What is needed -
Copy exactly the lines of the material below that run from the one containing "diverse reuse. The" through the one containing "manuscripts (images) as". Copy no other lines.
----- Data for processing -----
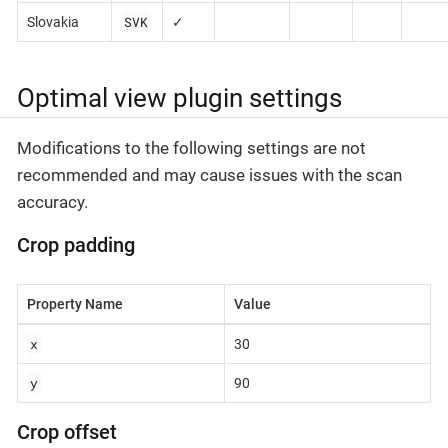
SVK
Slovakia
✓
Optimal view plugin settings
Modifications to the following settings are not
recommended and may cause issues with the scan
accuracy.
Crop padding
Property Name
Value
x
30
y
90
Crop offset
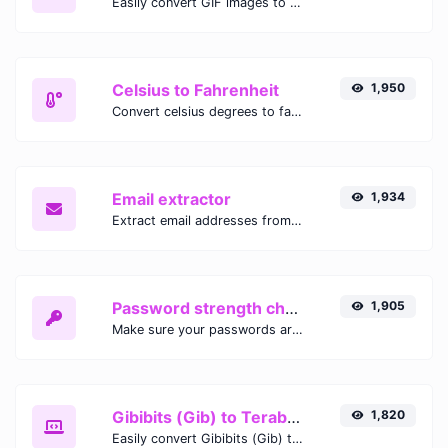
Easily convert GIF images to WEBP with this easy to use convertor.
Celsius to Fahrenheit
1,950
Convert celsius degrees to fahrenheit degrees with ease.
Email extractor
1,934
Extract email addresses from any kind of text content.
Password strength checker
1,905
Make sure your passwords are good enough.
Gibibits (Gib) to Terabytes (TB)
1,820
Easily convert Gibibits (Gib) to Terabytes (TB) with this simple convertor.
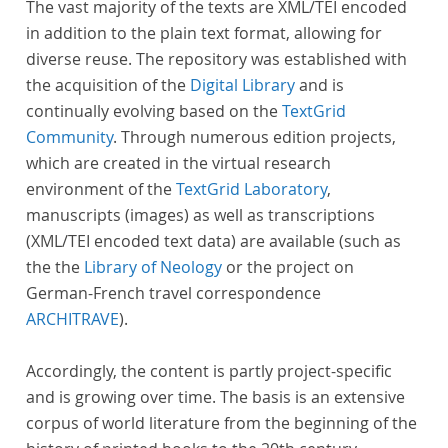
The vast majority of the texts are XML/TEI encoded
in addition to the plain text format, allowing for
diverse reuse. The repository was established with
the acquisition of the
Digital Library
and is
continually evolving based on the
TextGrid
Community
. Through numerous edition projects,
which are created in the virtual research
environment of the
TextGrid Laboratory
,
manuscripts (images) as well as transcriptions
(XML/TEI encoded text data) are available (such as
the the
Library of Neology
or the project on
German-French travel correspondence
ARCHITRAVE
).
Accordingly, the content is partly project-specific
and is growing over time. The basis is an extensive
corpus of world literature from the beginning of the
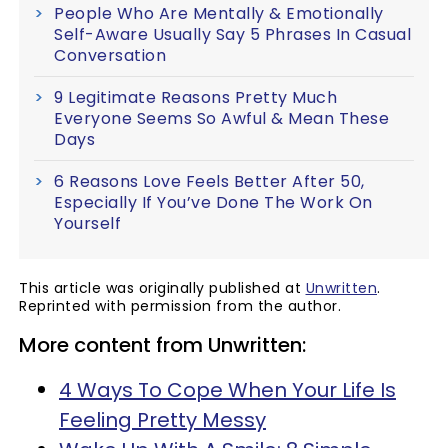
People Who Are Mentally & Emotionally
Self-Aware Usually Say 5 Phrases In Casual
Conversation
9 Legitimate Reasons Pretty Much
Everyone Seems So Awful & Mean These
Days
6 Reasons Love Feels Better After 50,
Especially If You’ve Done The Work On
Yourself
This article was originally published at
Unwritten
.
Reprinted with permission from the author.
More content from Unwritten:
4 Ways To Cope When Your Life Is
Feeling Pretty Messy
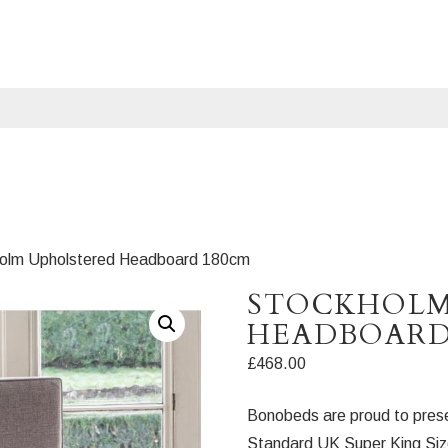
holm Upholstered Headboard 180cm
STOCKHOLM
HEADBOARD
£
468.00
Bonobeds are proud to prese
Standard UK Super King Size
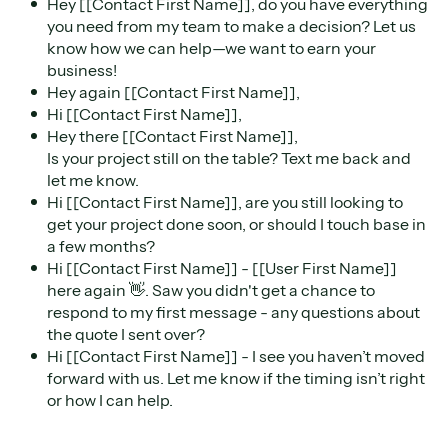
Hey [[Contact First Name]], do you have everything
you need from my team to make a decision? Let us
know how we can help—we want to earn your
business!
Hey again [[Contact First Name]],
Hi [[Contact First Name]],
Hey there [[Contact First Name]],
Is your project still on the table? Text me back and
let me know.
Hi [[Contact First Name]], are you still looking to
get your project done soon, or should I touch base in
a few months?
Hi [[Contact First Name]] - [[User First Name]]
here again 👋. Saw you didn't get a chance to
respond to my first message - any questions about
the quote I sent over?
Hi [[Contact First Name]] - I see you haven’t moved
forward with us. Let me know if the timing isn’t right
or how I can help.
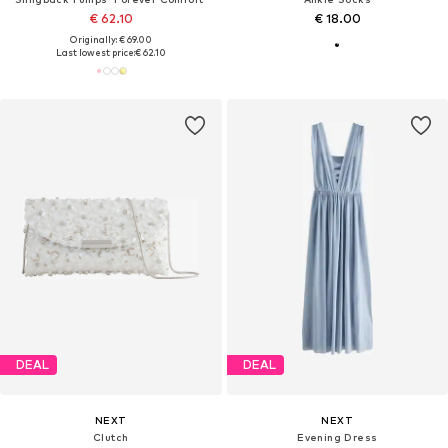
€ 62.10
€ 18.00
Originally: € 69.00
Last lowest price:
€ 62.10
DEAL
DEAL
NEXT
NEXT
Clutch
Evening Dress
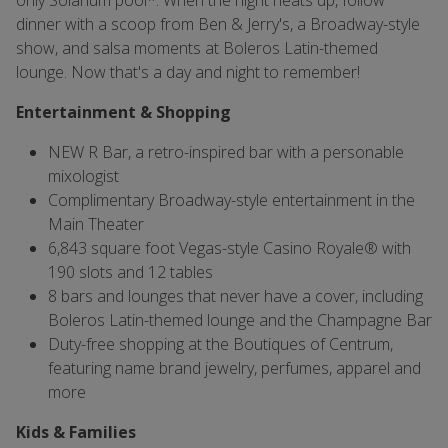
only Solarium pool*. When the night heats up, follow
dinner with a scoop from Ben & Jerry's, a Broadway-style
show, and salsa moments at Boleros Latin-themed
lounge. Now that's a day and night to remember!
Entertainment & Shopping
NEW R Bar, a retro-inspired bar with a personable
mixologist
Complimentary Broadway-style entertainment in the
Main Theater
6,843 square foot Vegas-style Casino Royale® with
190 slots and 12 tables
8 bars and lounges that never have a cover, including
Boleros Latin-themed lounge and the Champagne Bar
Duty-free shopping at the Boutiques of Centrum,
featuring name brand jewelry, perfumes, apparel and
more
Kids & Families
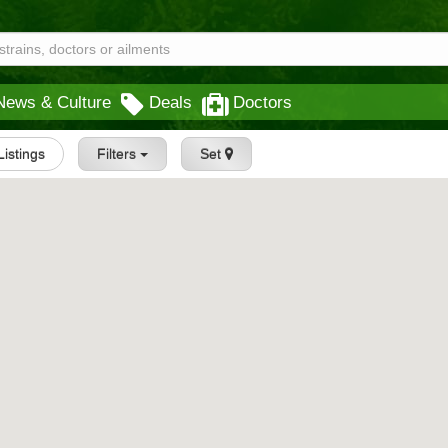
News & Culture
Deals
Doctors
 Listings
Filters
Set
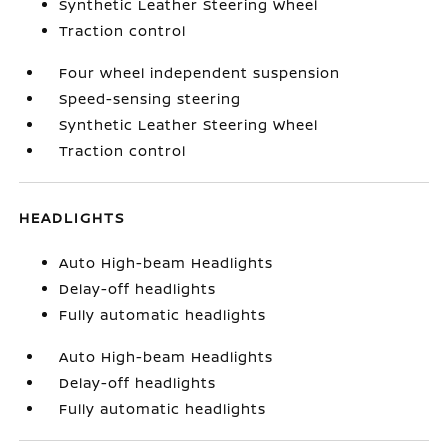
Synthetic Leather Steering Wheel
Traction control
Four wheel independent suspension
Speed-sensing steering
Synthetic Leather Steering Wheel
Traction control
HEADLIGHTS
Auto High-beam Headlights
Delay-off headlights
Fully automatic headlights
Auto High-beam Headlights
Delay-off headlights
Fully automatic headlights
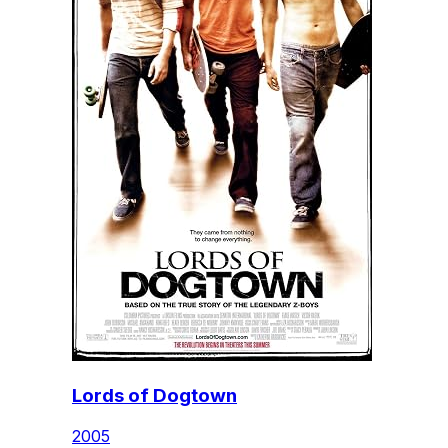
Lords of Dogtown
2005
-----
Your response -
diverse reuse. The repository was established with
the acquisition of the
Digital Library
and is
continually evolving based on the
TextGrid
Community
. Through numerous edition projects,
which are created in the virtual research
environment of the
TextGrid Laboratory
,
manuscripts (images) as well as transcriptions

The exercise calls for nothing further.